For optimal results:
- Take glycine and NAC together daily with food
- Use consistently for a minimum of 12 to 16 weeks for measurable glutathione restoration
- Maintain higher glycine relative to NAC (the research ratio is approximately 1.75:1 by weight)
- Continue long-term; benefits reverse when supplementation is stopped
- Consult a healthcare practitioner before use if taking antibiotics, nitroglycerin, or prescription medications
The Nutridom GlyNAC stack: Glycine 1000mg (NPN 80139967) and NAC 600mg (NPN 80078286) — both vegan, non-GMO, gluten-free, GMP certified, made in Canada, Health Canada licensed.
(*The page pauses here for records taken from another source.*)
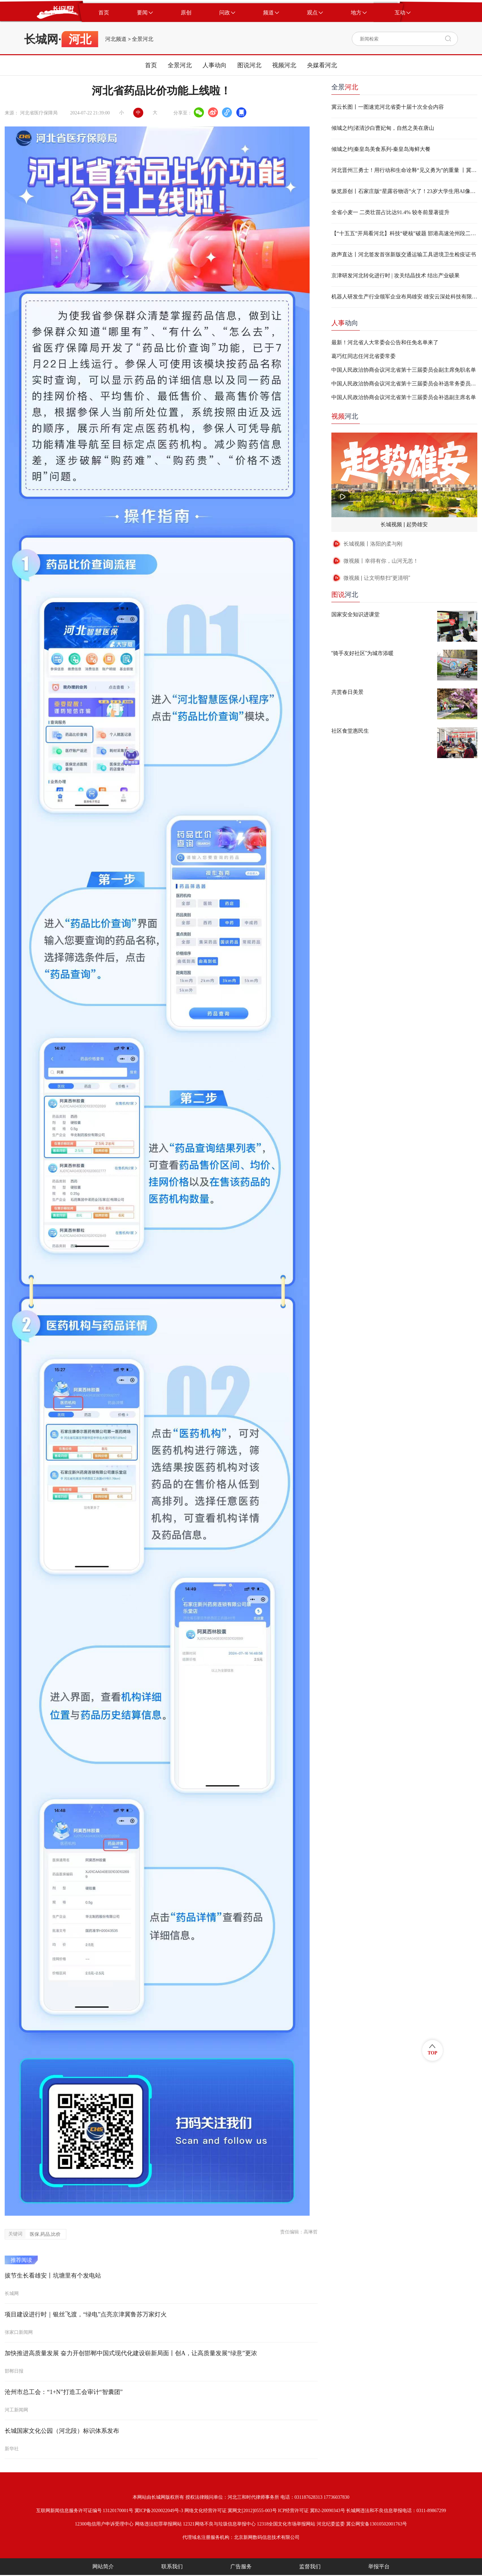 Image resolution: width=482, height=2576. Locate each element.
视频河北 (284, 65)
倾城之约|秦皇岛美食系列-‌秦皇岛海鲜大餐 (381, 149)
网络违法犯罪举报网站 (158, 2523)
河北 (344, 416)
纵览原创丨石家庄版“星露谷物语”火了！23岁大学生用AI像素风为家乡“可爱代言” (404, 191)
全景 (344, 87)
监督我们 (310, 2566)
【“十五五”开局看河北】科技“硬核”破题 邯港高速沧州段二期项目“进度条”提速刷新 (404, 233)
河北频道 (116, 39)
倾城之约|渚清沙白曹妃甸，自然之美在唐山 (382, 128)
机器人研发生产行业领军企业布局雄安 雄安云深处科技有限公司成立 (404, 296)
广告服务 (241, 2566)
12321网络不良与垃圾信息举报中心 (219, 2523)
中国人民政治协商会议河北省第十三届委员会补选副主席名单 (403, 397)
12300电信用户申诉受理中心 (104, 2523)
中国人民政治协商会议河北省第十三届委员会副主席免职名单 (403, 370)
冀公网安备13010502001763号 (376, 2523)
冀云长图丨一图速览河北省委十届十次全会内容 (387, 107)
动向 (344, 323)
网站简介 (103, 2566)
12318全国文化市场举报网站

Medical Disclaimer: This information is provided for educational purposes only and has not been evaluated by Health Canada or the FDA. These products are not intended to diagnose, treat, cure, or prevent any disease. Do not use NAC if taking antibiotics or nitroglycerin. Individuals taking prescription medications, those with kidney stones or kidney disease, or those who are pregnant or breastfeeding should consult a qualified healthcare practitioner before use. NAC doses above 1,200mg per day should be used under healthcare practitioner supervision.
References
1. Kumar P, et al. Supplementing glycine and N-acetylcysteine (GlyNAC) in older adults improves glutathione deficiency, oxidative stress, mitochondrial dysfunction, inflammation, physical function, and aging hallmarks. Clinical and Translational Medicine. 2021;11(3):e372.
2. Sekhar RV, et al. GlyNAC supplementation improves glutathione deficiency, oxidative stress, mitochondrial dysfunction, inflammation, aging hallmarks, metabolic defects, muscle strength, cognitive decline, and body composition in older adults. Journal of Nutrition. 2022;152(12):2781-2798.
3. Sekhar RV, et al. Deficient synthesis of glutathione underlies oxidative stress in aging and can be corrected by dietary cysteine and glycine supplementation. American Journal of Clinical Nutrition. 2011;94(3):847-853.
4. Sekhar RV, et al. Glutathione synthesis is diminished in patients with uncontrolled diabetes and restored by dietary supplementation with cysteine and glycine. Diabetes Care. 2011;34(1):162-167.
5. Lopez-Otin C, et al. The hallmarks of aging. Cell. 2013;153(6):1194-1217.
6. Meister A. Glutathione metabolism and its selective modification. Journal of Biological Chemistry. 1988;263(33):17205-17208.
7. Atkuri KR, et al. N-Acetylcysteine: a safe antidote for cysteine/glutathione deficiency. Current Opinion in Pharmacology. 2007;7(4):355-359.